You can use a similar technique when you are taking your make-up off. Although, to avoid damage to the table or your face, put the teaspoon back in the drawer first.

Speech and movement

Speech and movements become quieter and smaller with PD, so it would make sense that you need to make your speech louder and your movements bigger. This is not to be confused with impersonating a sergeant major and marching whilst shouting.

You should do longer steps whilst projecting your voice. This takes perseverance and practise depending on how bad your symptoms are. As with everything, I believe you should act when your body is (literally) whispering.

Writing

Set aside time to practise writing big letters. Writing in capitals often helps and using a pen with a larger barrel sometimes helps too.

Scent sensation

Ask a good friend to tell you honestly what you smell like. I don't recommend shoving your armpit under the nose of someone you don't know.

Teeth brushing

Brush your teeth when you can. There will be times during the day when you can do the brushstrokes.

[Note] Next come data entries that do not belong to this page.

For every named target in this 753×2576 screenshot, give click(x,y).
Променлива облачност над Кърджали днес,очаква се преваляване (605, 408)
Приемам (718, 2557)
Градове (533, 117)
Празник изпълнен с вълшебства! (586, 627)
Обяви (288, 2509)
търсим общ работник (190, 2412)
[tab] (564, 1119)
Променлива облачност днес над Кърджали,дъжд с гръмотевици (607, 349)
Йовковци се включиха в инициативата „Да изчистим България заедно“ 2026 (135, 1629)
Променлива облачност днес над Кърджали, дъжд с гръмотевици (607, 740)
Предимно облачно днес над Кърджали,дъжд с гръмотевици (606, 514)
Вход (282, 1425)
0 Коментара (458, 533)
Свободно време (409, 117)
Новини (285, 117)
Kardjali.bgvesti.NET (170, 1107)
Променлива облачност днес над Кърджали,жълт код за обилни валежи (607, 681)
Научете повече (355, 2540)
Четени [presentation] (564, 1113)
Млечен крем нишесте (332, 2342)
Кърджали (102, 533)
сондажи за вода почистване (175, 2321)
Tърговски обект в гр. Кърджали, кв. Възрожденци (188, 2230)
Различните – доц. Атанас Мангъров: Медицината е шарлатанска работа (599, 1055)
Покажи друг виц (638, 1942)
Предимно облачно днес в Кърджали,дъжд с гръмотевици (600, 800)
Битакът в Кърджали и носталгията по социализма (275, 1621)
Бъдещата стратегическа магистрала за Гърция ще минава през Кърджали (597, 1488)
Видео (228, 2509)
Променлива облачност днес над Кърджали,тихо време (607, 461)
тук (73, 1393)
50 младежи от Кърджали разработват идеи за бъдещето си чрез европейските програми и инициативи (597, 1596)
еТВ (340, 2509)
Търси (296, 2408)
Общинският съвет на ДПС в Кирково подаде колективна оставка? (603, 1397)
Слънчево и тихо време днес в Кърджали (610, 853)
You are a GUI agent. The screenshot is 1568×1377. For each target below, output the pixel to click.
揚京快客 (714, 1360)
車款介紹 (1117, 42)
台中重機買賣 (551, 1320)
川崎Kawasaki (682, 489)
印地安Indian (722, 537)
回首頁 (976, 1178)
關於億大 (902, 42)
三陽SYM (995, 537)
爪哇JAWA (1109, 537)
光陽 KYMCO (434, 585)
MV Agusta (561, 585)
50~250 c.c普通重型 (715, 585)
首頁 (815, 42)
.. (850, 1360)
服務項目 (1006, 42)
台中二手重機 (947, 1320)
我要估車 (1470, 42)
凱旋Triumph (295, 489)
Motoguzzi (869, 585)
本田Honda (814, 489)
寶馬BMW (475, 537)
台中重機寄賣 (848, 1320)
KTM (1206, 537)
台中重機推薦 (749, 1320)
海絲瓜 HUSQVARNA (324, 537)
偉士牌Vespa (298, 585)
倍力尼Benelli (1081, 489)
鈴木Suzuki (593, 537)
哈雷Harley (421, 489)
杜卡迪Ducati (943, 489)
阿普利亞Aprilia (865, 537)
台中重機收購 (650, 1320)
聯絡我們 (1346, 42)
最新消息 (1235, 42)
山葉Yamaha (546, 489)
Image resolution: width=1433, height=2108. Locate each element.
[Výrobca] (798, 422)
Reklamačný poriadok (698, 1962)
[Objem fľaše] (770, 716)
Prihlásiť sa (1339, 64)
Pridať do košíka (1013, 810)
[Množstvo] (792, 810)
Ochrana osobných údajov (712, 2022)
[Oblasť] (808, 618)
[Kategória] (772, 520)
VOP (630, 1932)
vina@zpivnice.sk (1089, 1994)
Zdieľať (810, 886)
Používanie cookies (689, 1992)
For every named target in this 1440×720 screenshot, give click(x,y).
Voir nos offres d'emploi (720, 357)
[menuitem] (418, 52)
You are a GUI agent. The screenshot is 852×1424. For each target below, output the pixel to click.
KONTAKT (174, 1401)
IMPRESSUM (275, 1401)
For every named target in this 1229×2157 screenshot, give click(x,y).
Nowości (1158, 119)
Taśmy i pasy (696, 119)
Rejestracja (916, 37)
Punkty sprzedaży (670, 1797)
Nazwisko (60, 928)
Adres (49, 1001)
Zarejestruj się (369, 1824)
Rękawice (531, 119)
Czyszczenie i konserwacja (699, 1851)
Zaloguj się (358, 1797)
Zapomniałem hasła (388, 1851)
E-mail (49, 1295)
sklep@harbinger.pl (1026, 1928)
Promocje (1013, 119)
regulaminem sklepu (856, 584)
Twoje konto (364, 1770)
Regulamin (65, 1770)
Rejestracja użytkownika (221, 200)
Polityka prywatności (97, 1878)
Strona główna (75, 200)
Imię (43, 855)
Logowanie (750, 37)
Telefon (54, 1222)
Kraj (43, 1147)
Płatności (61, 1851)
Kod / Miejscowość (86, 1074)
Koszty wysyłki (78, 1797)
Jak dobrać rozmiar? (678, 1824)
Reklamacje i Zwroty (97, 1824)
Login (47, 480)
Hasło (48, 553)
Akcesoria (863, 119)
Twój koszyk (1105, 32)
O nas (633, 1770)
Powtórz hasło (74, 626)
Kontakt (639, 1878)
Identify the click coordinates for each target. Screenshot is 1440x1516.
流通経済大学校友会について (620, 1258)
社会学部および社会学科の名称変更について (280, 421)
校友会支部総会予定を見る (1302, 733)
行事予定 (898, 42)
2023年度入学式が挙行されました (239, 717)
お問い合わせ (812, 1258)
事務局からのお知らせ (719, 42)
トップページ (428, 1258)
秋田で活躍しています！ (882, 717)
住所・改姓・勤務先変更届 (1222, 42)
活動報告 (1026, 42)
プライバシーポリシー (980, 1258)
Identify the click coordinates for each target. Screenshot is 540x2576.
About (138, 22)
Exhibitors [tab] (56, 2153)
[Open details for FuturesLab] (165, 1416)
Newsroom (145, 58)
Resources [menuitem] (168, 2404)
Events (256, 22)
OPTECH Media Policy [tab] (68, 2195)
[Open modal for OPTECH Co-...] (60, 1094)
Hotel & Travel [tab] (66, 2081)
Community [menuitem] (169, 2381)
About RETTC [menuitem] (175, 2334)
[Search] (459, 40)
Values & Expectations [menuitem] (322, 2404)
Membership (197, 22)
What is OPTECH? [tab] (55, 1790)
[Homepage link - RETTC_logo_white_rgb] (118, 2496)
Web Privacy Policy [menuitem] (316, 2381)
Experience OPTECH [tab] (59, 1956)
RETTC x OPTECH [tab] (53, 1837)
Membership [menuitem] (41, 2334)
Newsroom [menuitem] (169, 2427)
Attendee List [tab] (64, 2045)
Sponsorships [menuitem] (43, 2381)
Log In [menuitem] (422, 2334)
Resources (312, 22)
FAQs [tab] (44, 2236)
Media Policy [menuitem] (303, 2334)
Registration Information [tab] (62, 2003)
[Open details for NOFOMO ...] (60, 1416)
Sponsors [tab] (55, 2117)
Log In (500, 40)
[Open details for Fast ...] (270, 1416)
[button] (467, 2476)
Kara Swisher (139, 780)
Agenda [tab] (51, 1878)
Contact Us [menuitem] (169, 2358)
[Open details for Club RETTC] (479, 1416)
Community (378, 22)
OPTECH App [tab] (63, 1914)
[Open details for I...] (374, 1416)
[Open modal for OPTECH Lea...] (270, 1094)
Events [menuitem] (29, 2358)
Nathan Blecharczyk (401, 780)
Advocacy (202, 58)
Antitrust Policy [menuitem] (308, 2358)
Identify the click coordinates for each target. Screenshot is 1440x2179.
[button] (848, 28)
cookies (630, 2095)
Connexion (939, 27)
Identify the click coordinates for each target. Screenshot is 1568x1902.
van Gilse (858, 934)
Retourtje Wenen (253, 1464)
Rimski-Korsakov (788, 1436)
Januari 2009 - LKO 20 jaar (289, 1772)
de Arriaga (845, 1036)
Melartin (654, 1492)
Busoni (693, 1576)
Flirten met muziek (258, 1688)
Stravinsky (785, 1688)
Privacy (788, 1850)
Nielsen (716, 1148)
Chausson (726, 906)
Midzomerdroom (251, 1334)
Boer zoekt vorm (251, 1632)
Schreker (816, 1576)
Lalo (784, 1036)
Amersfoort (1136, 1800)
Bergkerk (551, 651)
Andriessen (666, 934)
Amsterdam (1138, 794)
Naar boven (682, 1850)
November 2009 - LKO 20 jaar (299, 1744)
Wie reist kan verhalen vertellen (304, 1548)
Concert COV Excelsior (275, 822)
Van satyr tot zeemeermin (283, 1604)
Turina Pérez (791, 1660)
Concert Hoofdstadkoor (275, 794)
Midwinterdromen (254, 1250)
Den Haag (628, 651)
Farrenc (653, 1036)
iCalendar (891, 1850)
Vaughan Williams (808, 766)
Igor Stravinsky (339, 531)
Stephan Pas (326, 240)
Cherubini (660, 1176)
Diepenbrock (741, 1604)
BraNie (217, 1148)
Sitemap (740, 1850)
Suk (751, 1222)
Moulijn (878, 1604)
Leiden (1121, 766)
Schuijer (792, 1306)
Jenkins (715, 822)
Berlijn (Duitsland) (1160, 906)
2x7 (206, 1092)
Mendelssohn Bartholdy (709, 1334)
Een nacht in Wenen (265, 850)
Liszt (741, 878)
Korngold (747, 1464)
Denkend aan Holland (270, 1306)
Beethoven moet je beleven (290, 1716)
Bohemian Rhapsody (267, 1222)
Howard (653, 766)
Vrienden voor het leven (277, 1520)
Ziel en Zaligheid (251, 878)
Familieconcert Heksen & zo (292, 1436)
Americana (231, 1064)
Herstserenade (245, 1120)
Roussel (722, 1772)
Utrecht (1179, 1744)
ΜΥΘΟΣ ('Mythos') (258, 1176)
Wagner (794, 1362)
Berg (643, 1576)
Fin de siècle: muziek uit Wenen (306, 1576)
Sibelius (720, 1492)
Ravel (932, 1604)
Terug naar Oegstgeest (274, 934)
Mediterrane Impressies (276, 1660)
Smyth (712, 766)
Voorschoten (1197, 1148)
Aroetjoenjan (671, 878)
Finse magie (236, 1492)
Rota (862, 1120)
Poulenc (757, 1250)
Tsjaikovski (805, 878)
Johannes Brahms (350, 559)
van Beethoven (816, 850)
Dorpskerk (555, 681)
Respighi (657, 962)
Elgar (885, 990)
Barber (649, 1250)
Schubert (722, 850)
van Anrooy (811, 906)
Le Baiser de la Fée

So throw the socially acceptable handbook out of the window and brush your teeth when you can, rather than when you should.

Dressing

Push yourself to keep putting your socks on and keep trying to do up those fiddly buttons. There are devices to assist, such as sock put-er on-ers, but I don't believe you should get one the first time you have problems putting on your socks. Persevere, but be sensible.

DIY

Sometimes (very, very rarely) PD can be used to your advantage. When faced with a mammoth DIY job which you want to avoid, saying you have PD often helps you get out of doing it.

The NHS has neurophysios, speech therapists and more. There is help out there to enable you to be as well as possible for as long as possible.

Often you need to do a bit of research to find it. As there is a postcode lottery around what is available in each area, I will not give specifics.

However, I believe you need to be in charge of your own destiny. The healthcare system is overstretched and overworked, but you are important.

You have two options. You can shut up and put up with the issues you are having and suffer in, almost, silence. Or you can badger your healthcare professionals for the relevant referral. I prefer the small furry animal approach.